* WHAT YOU HAVE TO DO:
The word "Laboratoire" marks the lines to find; copy every such line from the data below.

* PROVIDED DATA:
────────────────────────────────────────
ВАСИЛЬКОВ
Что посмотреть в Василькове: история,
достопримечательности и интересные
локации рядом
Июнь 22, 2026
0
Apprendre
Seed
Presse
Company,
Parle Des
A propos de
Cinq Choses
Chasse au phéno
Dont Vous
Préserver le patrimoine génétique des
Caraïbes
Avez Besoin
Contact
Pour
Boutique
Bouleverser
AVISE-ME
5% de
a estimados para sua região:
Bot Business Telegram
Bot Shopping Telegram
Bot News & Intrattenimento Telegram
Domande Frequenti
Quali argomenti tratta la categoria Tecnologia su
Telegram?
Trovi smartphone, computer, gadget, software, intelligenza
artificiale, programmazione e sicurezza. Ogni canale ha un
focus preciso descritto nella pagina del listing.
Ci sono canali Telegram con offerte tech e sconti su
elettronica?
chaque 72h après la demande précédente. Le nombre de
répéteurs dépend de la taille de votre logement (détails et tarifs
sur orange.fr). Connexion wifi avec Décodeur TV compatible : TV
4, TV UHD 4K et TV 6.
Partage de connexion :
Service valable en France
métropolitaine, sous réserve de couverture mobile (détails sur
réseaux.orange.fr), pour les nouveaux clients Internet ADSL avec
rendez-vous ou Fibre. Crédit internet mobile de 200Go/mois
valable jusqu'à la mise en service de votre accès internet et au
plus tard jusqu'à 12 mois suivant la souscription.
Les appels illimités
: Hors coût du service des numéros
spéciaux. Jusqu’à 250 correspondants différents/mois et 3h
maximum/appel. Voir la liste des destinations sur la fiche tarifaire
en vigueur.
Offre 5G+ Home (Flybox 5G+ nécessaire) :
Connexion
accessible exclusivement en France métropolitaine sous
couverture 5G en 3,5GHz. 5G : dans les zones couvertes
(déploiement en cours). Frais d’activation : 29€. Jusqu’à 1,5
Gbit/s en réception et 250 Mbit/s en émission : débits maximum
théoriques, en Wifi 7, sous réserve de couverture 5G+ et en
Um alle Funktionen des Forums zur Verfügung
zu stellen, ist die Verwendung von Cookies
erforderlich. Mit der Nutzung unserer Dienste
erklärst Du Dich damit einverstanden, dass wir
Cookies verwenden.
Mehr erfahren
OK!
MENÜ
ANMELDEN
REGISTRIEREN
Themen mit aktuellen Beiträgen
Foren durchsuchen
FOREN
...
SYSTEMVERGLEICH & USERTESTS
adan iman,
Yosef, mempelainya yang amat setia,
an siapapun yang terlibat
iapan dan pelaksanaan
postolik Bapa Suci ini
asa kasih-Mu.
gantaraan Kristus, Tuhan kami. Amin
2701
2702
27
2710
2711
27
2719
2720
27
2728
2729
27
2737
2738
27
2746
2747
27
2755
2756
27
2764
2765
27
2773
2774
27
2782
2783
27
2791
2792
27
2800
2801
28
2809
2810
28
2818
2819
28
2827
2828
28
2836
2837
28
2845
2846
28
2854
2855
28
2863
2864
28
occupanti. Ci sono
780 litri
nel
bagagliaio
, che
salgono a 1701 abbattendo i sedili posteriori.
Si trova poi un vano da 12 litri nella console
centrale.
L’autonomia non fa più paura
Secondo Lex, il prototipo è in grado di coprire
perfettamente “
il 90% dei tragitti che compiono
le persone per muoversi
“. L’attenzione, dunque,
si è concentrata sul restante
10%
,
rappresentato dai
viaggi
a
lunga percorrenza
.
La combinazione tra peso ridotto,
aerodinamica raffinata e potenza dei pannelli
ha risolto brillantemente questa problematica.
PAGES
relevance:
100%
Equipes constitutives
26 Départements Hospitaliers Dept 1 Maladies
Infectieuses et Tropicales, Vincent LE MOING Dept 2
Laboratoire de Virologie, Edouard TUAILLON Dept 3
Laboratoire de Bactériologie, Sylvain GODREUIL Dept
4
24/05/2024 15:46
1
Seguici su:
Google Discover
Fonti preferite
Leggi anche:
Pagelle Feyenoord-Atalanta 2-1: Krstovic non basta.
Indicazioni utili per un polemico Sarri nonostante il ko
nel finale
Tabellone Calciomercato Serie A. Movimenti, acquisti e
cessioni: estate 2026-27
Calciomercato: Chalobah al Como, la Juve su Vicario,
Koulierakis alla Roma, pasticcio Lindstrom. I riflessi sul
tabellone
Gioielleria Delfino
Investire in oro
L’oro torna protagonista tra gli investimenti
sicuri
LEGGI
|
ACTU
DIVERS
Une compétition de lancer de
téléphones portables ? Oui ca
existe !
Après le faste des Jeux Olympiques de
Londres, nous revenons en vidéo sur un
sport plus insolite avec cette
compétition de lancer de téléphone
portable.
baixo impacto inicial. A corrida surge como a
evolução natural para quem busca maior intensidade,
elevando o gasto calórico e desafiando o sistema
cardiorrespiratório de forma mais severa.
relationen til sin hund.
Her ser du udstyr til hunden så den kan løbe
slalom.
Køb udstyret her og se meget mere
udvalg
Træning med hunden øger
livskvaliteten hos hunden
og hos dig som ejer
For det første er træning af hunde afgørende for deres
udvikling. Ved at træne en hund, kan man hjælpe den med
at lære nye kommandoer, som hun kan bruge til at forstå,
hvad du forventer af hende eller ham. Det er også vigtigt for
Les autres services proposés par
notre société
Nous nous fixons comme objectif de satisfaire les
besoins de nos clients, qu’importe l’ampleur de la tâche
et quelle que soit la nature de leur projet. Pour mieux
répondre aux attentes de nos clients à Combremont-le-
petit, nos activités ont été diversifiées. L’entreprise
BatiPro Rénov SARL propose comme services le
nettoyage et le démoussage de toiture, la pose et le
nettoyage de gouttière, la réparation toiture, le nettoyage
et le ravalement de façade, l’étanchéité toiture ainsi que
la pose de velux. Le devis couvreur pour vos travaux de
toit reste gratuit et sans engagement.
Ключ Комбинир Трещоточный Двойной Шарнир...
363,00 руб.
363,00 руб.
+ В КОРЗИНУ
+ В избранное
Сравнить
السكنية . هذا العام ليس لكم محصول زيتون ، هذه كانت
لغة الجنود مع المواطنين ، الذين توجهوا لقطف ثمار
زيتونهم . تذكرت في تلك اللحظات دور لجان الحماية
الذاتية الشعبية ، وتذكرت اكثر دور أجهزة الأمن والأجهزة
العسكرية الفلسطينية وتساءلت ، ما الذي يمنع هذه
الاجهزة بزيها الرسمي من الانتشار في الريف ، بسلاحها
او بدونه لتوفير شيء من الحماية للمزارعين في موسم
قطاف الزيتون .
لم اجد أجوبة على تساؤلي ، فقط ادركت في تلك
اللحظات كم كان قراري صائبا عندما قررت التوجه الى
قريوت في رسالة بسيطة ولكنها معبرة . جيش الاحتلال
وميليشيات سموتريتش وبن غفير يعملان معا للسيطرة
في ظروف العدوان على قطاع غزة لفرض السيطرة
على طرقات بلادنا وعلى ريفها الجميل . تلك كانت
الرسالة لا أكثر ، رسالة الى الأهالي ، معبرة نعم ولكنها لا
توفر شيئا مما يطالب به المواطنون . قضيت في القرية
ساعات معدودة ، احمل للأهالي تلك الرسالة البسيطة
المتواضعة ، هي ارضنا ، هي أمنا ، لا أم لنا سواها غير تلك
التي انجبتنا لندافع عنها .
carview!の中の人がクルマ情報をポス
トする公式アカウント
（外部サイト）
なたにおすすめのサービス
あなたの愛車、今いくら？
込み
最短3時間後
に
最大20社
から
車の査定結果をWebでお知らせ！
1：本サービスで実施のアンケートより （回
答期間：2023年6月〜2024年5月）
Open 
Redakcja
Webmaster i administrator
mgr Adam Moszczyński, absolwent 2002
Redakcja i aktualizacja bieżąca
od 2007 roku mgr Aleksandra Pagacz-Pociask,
────────────────────────────────────────
* TASK RESPONSE:
Laboratoire de Virologie, Edouard TUAILLON Dept 3
Laboratoire de Bactériologie, Sylvain GODREUIL Dept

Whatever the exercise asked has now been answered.